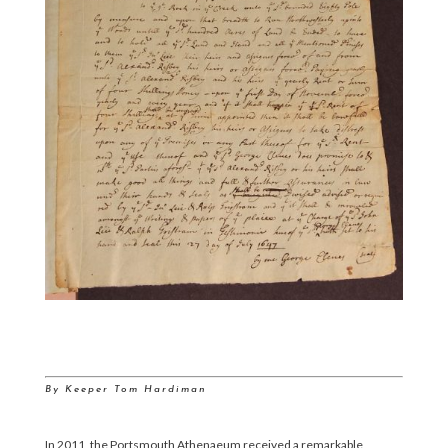
By Keeper Tom Hardiman
In 2011, the Portsmouth Athenaeum received a remarkable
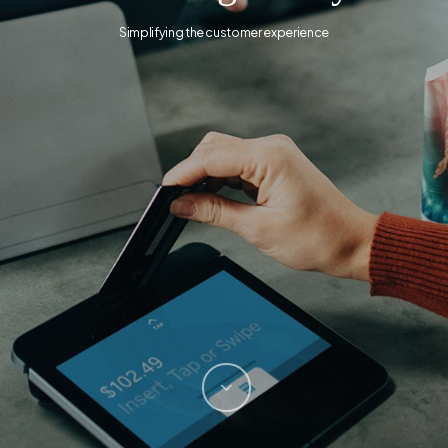
Simplifying the customer experience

※ ※ ※

— TASK ITEM —
Each of the lines above should be transcribed exactly; no image is to be copied.

— COMPLETED TASK —
By Keeper Tom Hardiman
In 2011, the Portsmouth Athenaeum received a remarkable
Simplifying the customer experience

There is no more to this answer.